You Can't Invest What You Don't Save

The most brilliant investment strategy in the world will not make up for a lack of putting money aside. How much you save versus how much you spend is the most important driver of whether you will succeed in having money for your future financial goals.

Let’s look at an example. Say you’re saving $250 per month for the next 30 years. If your investments return 8 percent per year, you’ll end up with about $373,000 at the end of 30 years. If you have decided you need at least $400,000, maybe that’s not enough for your future goals.

What’s the best way to get to $400,000 by the end of 30 years? You could try to increase your returns to about 8.4 percent per year, but that’s going to be really hard, even impossible. Remember that you don’t really have control over what your investments do, although you could potentially choose to take on more risk.
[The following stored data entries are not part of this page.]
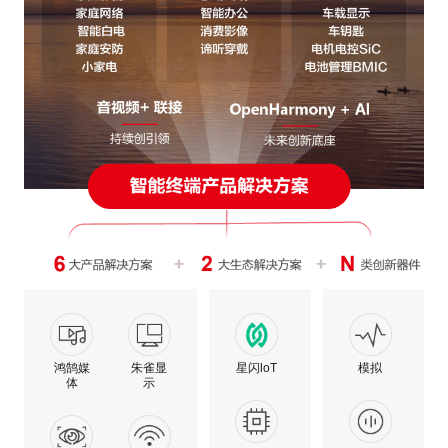
鸿鹄媒
朱雀显
星闪loT
模拟
体
示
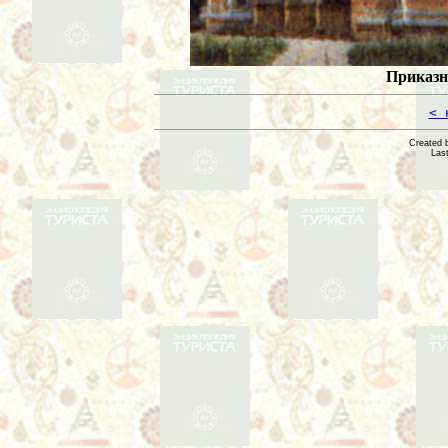
Приказн
< 
Created 
Las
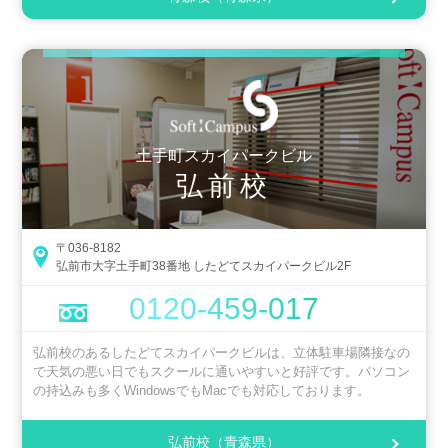
土手町スカイパークビル
弘前校
〒036-8182
弘前市大字土手町38番地 したどてスカイパークビル2F
0120-459-017
弘前校のあるしたどてスカイパークビルは、立体駐車場隣接なの
で天気の悪い日でもスクールに通いやすいと好評です。パソコン
の持込みも多くWindowsでもMacでも対応しております。
弘前校（青森県）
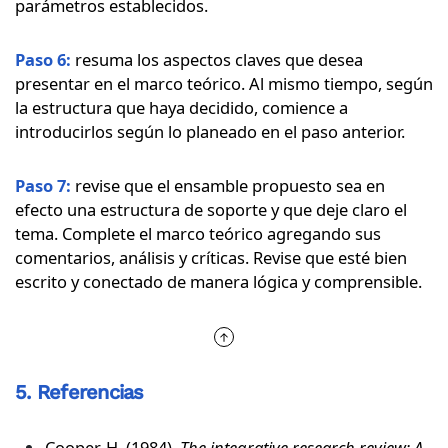
parámetros establecidos.
Paso 6:
resuma los aspectos claves que desea
presentar en el marco teórico. Al mismo tiempo, según
la estructura que haya decidido, comience a
introducirlos según lo planeado en el paso anterior.
Paso 7:
revise que el ensamble propuesto sea en
efecto una estructura de soporte y que deje claro el
tema. Complete el marco teórico agregando sus
comentarios, análisis y críticas. Revise que esté bien
escrito y conectado de manera lógica y comprensible.
5. Referencias
Cooper, H. (1984).
The integrative research review: A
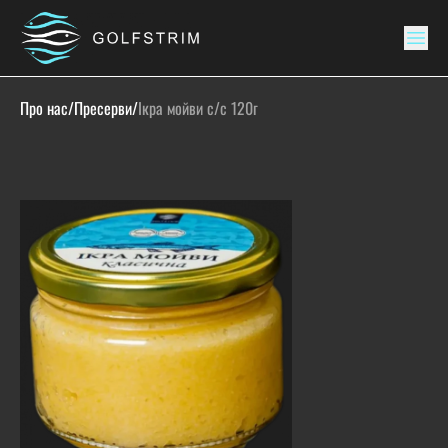
Про нас
/
Пресерви
/
Ікра мойви с/с 120г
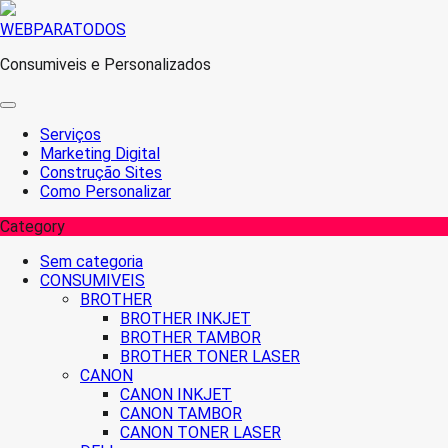
Skip
WEBPARATODOS
to
Consumiveis e Personalizados
content
Serviços
Marketing Digital
Construção Sites
Como Personalizar
Category
Sem categoria
CONSUMIVEIS
BROTHER
BROTHER INKJET
BROTHER TAMBOR
BROTHER TONER LASER
CANON
CANON INKJET
CANON TAMBOR
CANON TONER LASER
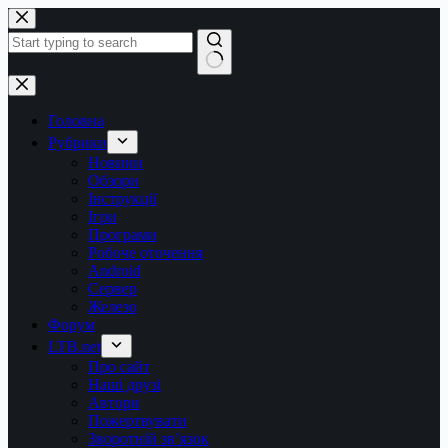
Перейти
до
вмісту
Немає
результатів
Головна
Рубрики
Новини
Обзори
Інструкції
Ігри
Програми
Робоче оточення
Android
Сервер
Железо
Форум
LTB.net
Про сайт
Наші друзі
Автори
Пожертвувати
Зворотній зв’язок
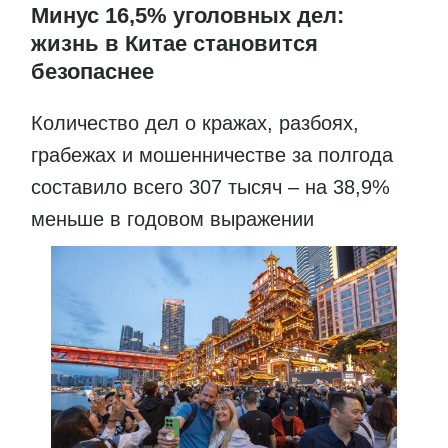
Минус 16,5% уголовных дел:
жизнь в Китае становится
безопаснее
Количество дел о кражах, разбоях,
грабежах и мошенничестве за полгода
составило всего 307 тысяч – на 38,9%
меньше в годовом выражении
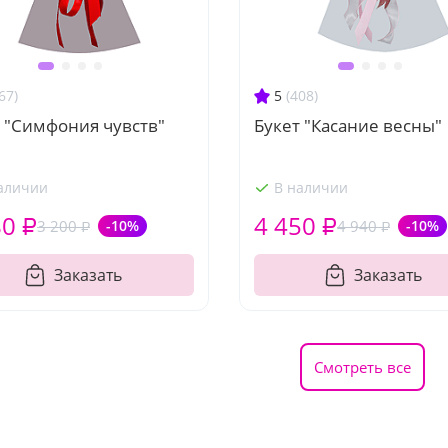
67)
5
(408)
 "Симфония чувств"
Букет "Касание весны"
аличии
В наличии
80 ₽
4 450 ₽
3 200 ₽
-10%
4 940 ₽
-10%
Заказать
Заказать
Смотреть все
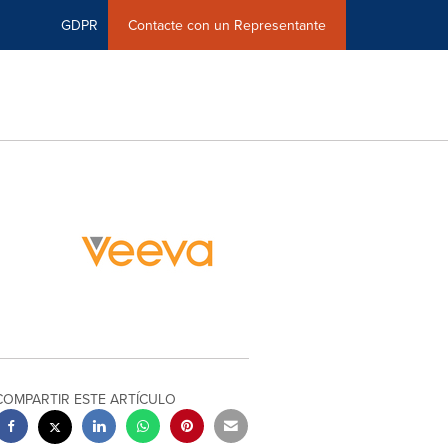
GDPR
Contacte con un Representante
COMPARTIR ESTE ARTÍCULO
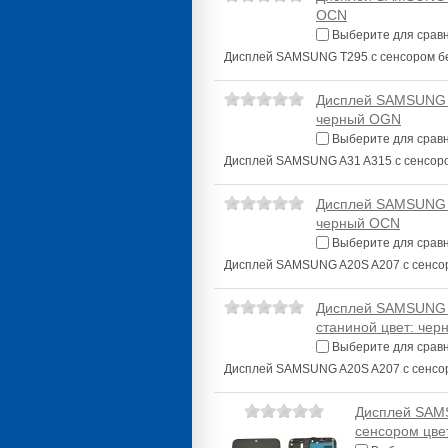
OCN
Выберите для срав
Дисплей SAMSUNG T295 с сенсором 
Дисплей SAMSUNG A
черный OGN
Выберите для срав
Дисплей SAMSUNG A31 A315 с сенсор
Дисплей SAMSUNG A
черный OCN
Выберите для срав
Дисплей SAMSUNG A20S A207 с сенсо
Дисплей SAMSUNG A
станиной цвет: че
Выберите для срав
Дисплей SAMSUNG A20S A207 с сенсор
Дисплей SAMS
сенсором цве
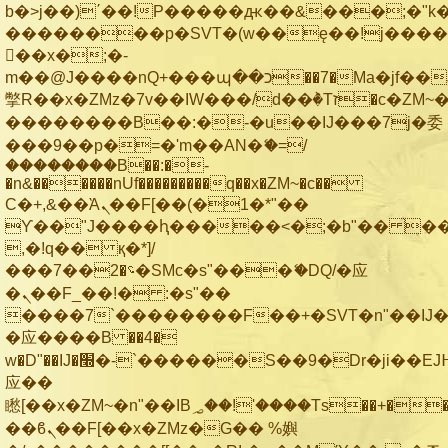
b�>j��)΄��!P�����ԫ��&���;�"k��B
��������p�SVT�(w��ę��!j���
��x�;�-
m��@J����nQ+���պ��כ��7�Ma�jf��J��ͱ4j���Ѳ�
撆R��x�ZMz�7v��IW���/d��ٞ�Тז�c�ZM~�ji�� ߒ��sQz�����Ԡ��DW��3�De�n"��M�+/
��������B��:�-�u��IJ���7j�委
���9��p�=�'m��AN�ޭ�=/
��������B��:�-
�n&������nUf���������q��x�ZM~�
c��
Ϲ�+,&��Ὰܢ��F[��(�1�*"��
ϒ��"J����ԧ�����<�;�b"�� ���"j��
,�!q�� қ�*]/
���؝�2��7�SMc�s"���ޭ�DQ/�应
�ܢ��F_��!� :�s"��
����7`��������F��+�SVT�n"��IJ�
�应����B ��4�
w�D"��IJ�׭�-`������S��9�Dr�ji��EJ߅��gJ�
应��
矁[��x�ZM~�n"��IB؃��!'����Тѕ��+��(m��IK�ʭ�/|
��ϐܢ��F[��x�ZMz�G�� %嬩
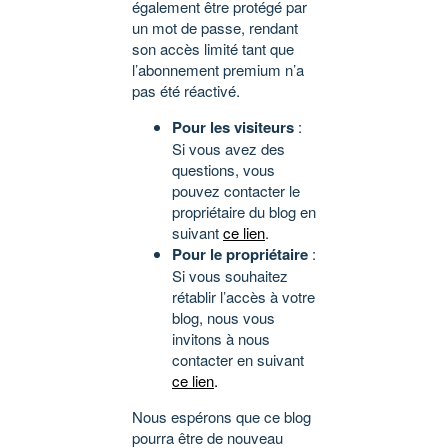
également être protégé par
un mot de passe, rendant
son accès limité tant que
l’abonnement premium n’a
pas été réactivé.
Pour les visiteurs
:
Si vous avez des
questions, vous
pouvez contacter le
propriétaire du blog en
suivant
ce lien
.
Pour le propriétaire
:
Si vous souhaitez
rétablir l’accès à votre
blog, nous vous
invitons à nous
contacter en suivant
ce lien
.
Nous espérons que ce blog
pourra être de nouveau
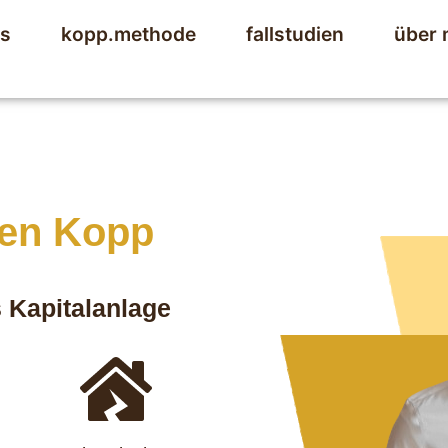
ts
kopp.methode
fallstudien
über 
ten Kopp
s Kapitalanlage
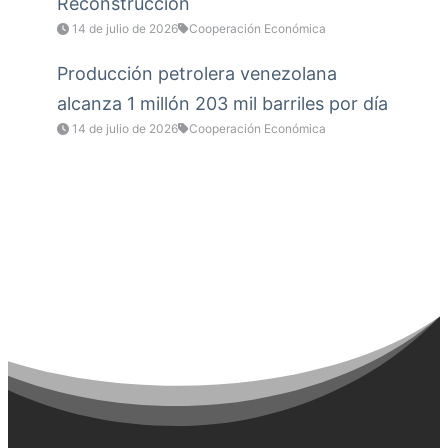
Reconstrucción
14 de julio de 2026
Cooperación Económica
Producción petrolera venezolana
alcanza 1 millón 203 mil barriles por día
14 de julio de 2026
Cooperación Económica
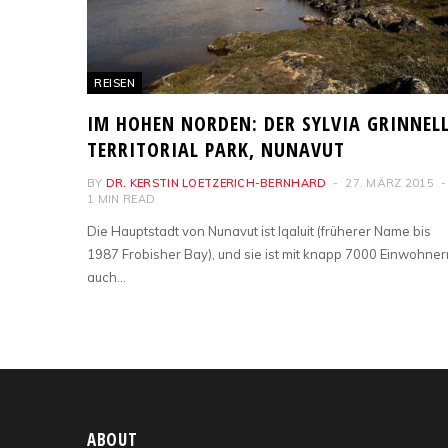
REISEN
IM HOHEN NORDEN: DER SYLVIA GRINNEL
TERRITORIAL PARK, NUNAVUT
BY
DR. KERSTIN LOETZERICH-BERNHARD
27. MÄRZ 2015
1 MIN READ
Die Hauptstadt von Nunavut ist Iqaluit (früherer Name bis
1987 Frobisher Bay), und sie ist mit knapp 7000 Einwohner
auch…
ABOUT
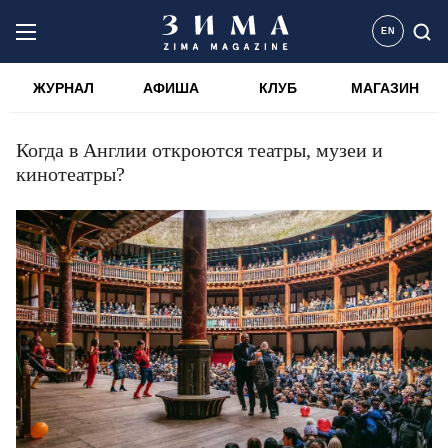
EN
ЖУРНАЛ
АФИША
КЛУБ
МАГАЗИН
Когда в Англии откроются театры, музеи и
кинотеатры?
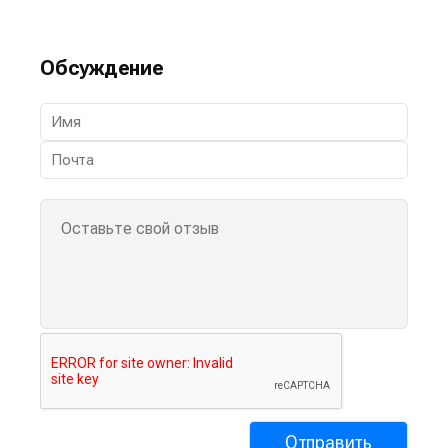
Обсуждение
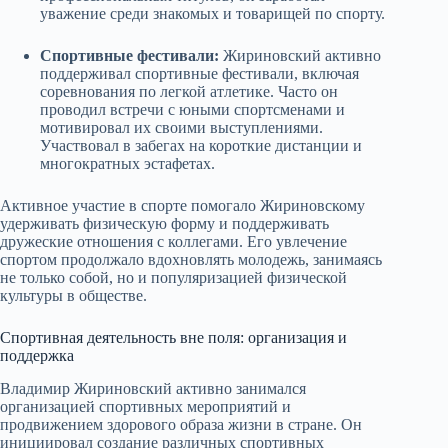
уважение среди знакомых и товарищей по спорту.
Спортивные фестивали:
Жириновский активно
поддерживал спортивные фестивали, включая
соревнования по легкой атлетике. Часто он
проводил встречи с юными спортсменами и
мотивировал их своими выступлениями.
Участвовал в забегах на короткие дистанции и
многократных эстафетах.
Активное участие в спорте помогало Жириновскому
удерживать физическую форму и поддерживать
дружеские отношения с коллегами. Его увлечение
спортом продолжало вдохновлять молодежь, занимаясь
не только собой, но и популяризацией физической
культуры в обществе.
Спортивная деятельность вне поля: организация и
поддержка
Владимир Жириновский активно занимался
организацией спортивных мероприятий и
продвижением здорового образа жизни в стране. Он
инициировал создание различных спортивных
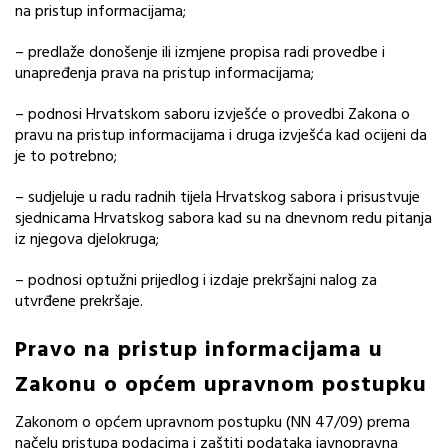
na pristup informacijama;
– predlaže donošenje ili izmjene propisa radi provedbe i
unapređenja prava na pristup informacijama;
– podnosi Hrvatskom saboru izvješće o provedbi Zakona o
pravu na pristup informacijama i druga izvješća kad ocijeni da
je to potrebno;
– sudjeluje u radu radnih tijela Hrvatskog sabora i prisustvuje
sjednicama Hrvatskog sabora kad su na dnevnom redu pitanja
iz njegova djelokruga;
– podnosi optužni prijedlog i izdaje prekršajni nalog za
utvrđene prekršaje.
Pravo na pristup informacijama u
Zakonu o općem upravnom postupku
Zakonom o općem upravnom postupku (NN 47/09) prema
načelu pristupa podacima i zaštiti podataka javnopravna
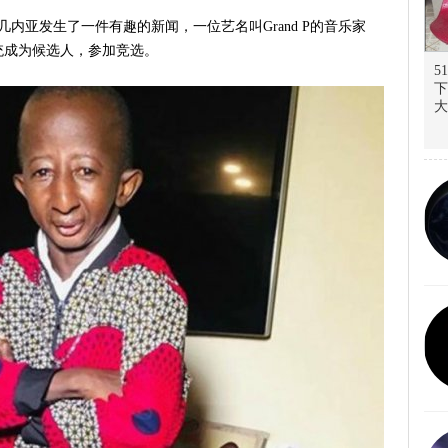
几内亚发生了一件有趣的新闻，一位艺名叫Grand P的音乐家
统成为候选人，参加竞选。
5
下
大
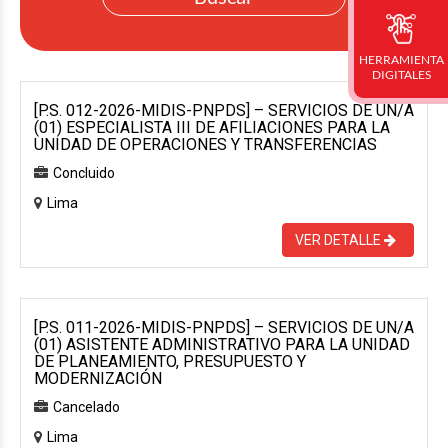
HERRAMIENTA
DIGITALES
[P.S. 012-2026-MIDIS-PNPDS] – SERVICIOS DE UN/A
(01) ESPECIALISTA III DE AFILIACIONES PARA LA
UNIDAD DE OPERACIONES Y TRANSFERENCIAS
Concluido
Lima
VER DETALLE
[P.S. 011-2026-MIDIS-PNPDS] – SERVICIOS DE UN/A
(01) ASISTENTE ADMINISTRATIVO PARA LA UNIDAD
DE PLANEAMIENTO, PRESUPUESTO Y
MODERNIZACIÓN
Cancelado
Lima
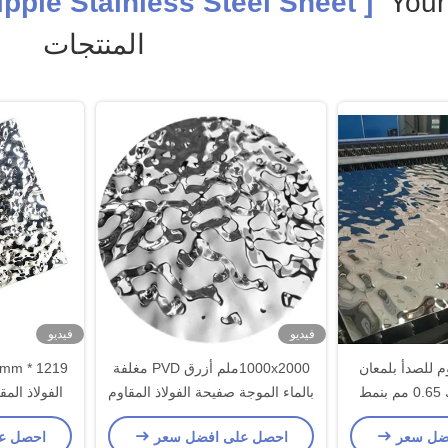
[ Mbt Water Ripple Stainless Steel Sheet ]
Your
المنتجات
فيديو
فيديو
م للصدأ بلمعان
1000x2000ملم أزرق PVD مغلفة
مرآة فضية بسمك 0.65 مم بنمط
بالماء الموجة صفيحة الفولاذ المقاوم
الفولاذ المق
يكور الداخلي
للصدأ شكل مسطح للاستخدام
ش
ضل سعر
احصل على افضل سعر
احصل ع
الزخرفي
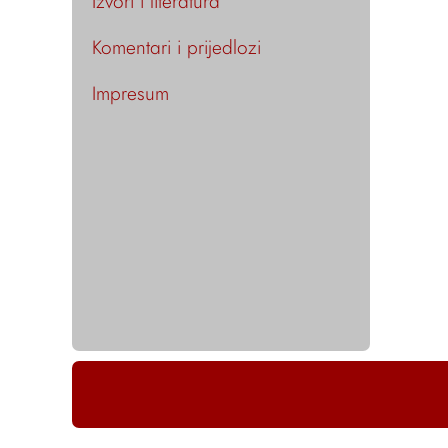
Izvori i literatura
Komentari i prijedlozi
Impresum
The alternative is that you could save an extra $25 per month. With an 8 percent return, saving $275 per month would get you to almost $410,000 at the end of 30 years. This approach is much more effective than trying to squeeze out extra returns. More importantly, it is more within your control.

I recently changed my cell phone service and saved $65 a month. I could change my cable and save another $50. I bring my own trash to the dump and save $40 a month. There are simple ways to save an extra $25 per month. There is no simple way to juice returns by an extra 0.4 percent.

The best way to save more is through what financial planners euphemistically call “cash flow management.” In other words, increase how much you make, or decrease how much you spend.

Although most people are averse to the notion of a strict budget, tracking your income and expenses through a program such as Quicken, Mint.com, or a similar program can be extremely helpful in realizing where you can save extra money. It can be eye opening to keep track of where you actually spend your money. The bottom line is that you can’t invest what you spend.